• _Task item_
Go through the data and copy each line where the word "Insurance" shows up.

• _Working data_
◆ ◆ ◆ ◆ ◆

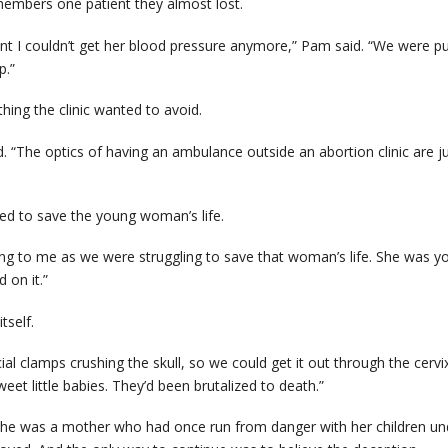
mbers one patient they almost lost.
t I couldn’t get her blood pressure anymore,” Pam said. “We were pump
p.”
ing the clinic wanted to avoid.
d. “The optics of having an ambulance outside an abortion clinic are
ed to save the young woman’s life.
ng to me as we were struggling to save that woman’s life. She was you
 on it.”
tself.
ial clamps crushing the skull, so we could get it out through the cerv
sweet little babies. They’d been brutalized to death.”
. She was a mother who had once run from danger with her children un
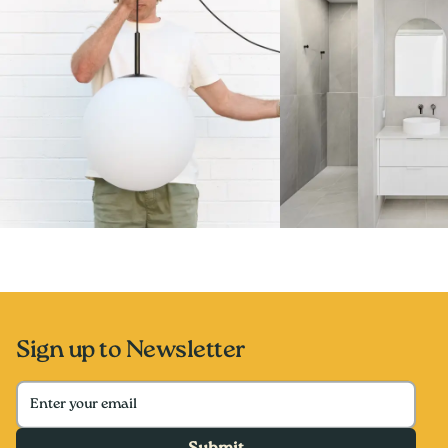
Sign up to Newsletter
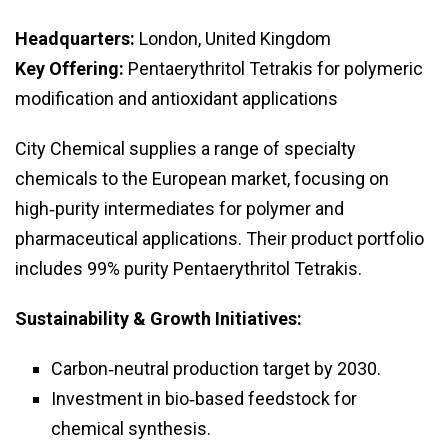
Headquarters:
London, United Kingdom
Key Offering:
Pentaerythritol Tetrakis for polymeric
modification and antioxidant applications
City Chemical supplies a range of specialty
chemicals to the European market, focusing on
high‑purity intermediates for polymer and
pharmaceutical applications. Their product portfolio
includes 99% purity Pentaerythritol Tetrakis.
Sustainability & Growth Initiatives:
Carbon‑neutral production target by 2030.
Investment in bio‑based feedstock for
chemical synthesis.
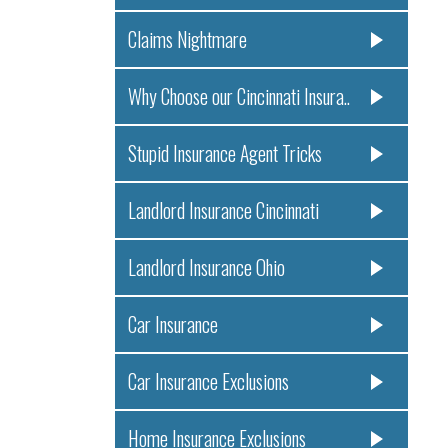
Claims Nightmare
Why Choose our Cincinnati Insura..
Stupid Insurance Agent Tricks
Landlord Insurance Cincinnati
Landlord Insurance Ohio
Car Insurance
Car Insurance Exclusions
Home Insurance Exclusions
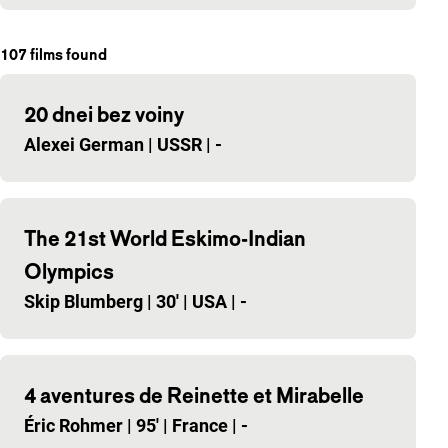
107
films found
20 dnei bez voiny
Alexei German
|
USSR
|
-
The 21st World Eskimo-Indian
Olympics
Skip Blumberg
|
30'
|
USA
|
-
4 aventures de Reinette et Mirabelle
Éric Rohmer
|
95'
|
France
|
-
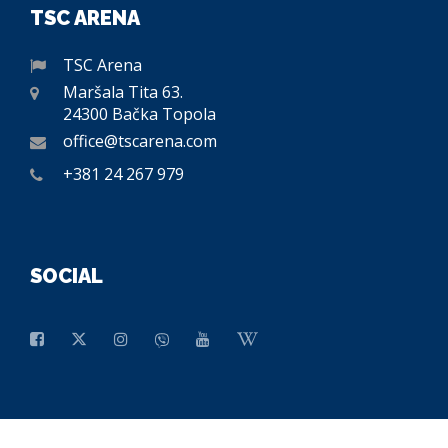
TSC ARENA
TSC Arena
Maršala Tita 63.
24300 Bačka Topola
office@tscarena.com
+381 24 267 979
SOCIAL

◆ ◆ ◆ ◆ ◆

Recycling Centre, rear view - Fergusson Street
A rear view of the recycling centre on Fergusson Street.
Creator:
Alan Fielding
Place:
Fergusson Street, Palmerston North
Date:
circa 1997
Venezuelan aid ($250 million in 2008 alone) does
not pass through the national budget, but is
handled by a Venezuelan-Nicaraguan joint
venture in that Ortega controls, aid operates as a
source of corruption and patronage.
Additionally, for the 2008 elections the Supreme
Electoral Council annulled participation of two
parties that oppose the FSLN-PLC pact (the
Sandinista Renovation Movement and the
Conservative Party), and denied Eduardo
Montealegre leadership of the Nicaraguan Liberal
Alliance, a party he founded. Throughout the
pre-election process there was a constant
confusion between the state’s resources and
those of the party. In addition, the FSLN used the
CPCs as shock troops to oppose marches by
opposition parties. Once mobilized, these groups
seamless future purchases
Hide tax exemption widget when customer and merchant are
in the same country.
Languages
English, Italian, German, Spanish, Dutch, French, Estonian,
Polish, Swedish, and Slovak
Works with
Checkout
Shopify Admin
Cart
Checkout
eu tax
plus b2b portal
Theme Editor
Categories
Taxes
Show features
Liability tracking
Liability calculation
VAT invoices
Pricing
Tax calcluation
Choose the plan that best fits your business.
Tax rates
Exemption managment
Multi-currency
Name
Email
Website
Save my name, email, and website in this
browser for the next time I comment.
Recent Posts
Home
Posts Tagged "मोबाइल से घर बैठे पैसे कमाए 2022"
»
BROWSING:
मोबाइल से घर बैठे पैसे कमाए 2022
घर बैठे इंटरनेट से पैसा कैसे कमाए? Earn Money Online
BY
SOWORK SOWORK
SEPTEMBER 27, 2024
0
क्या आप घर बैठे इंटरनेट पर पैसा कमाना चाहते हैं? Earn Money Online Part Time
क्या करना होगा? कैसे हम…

◆ ◆ ◆ ◆ ◆

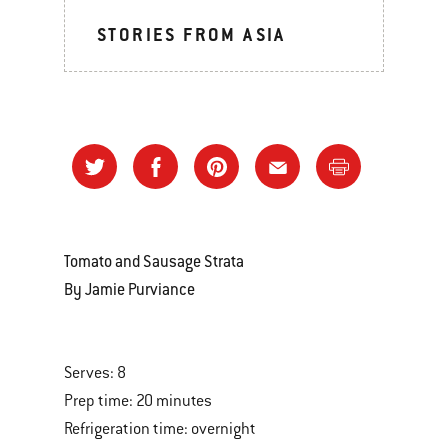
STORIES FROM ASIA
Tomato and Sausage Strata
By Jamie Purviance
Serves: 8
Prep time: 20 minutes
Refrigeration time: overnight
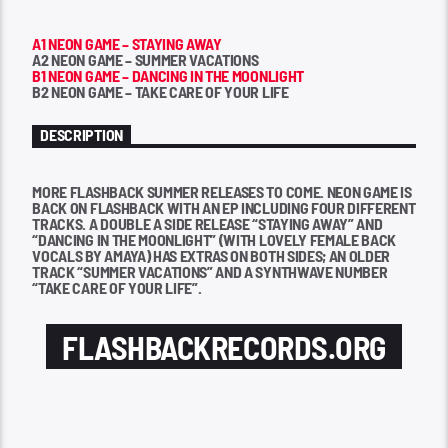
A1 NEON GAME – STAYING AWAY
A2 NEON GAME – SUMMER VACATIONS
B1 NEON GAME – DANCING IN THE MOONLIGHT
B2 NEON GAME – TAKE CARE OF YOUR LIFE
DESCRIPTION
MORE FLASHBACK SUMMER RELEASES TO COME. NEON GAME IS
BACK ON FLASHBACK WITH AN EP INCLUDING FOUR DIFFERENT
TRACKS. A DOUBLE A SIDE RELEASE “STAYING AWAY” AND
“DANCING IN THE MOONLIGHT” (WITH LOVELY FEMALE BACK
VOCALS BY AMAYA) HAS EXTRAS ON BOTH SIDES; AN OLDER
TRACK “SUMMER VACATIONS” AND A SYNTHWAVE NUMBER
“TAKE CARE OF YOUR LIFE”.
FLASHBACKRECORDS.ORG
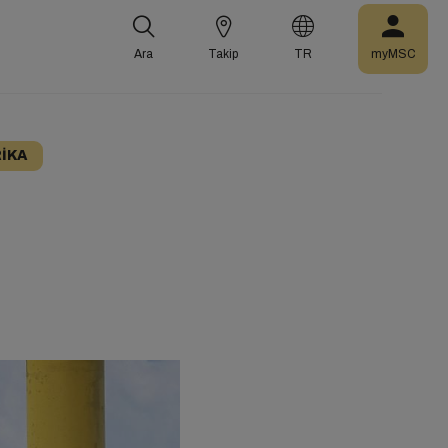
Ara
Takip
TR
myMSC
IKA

◆ ◆ ◆ ◆ ◆

• _Your solution_
Stupid Insurance Agent Tricks
Landlord Insurance Cincinnati
Landlord Insurance Ohio
Car Insurance
Car Insurance Exclusions
Home Insurance Exclusions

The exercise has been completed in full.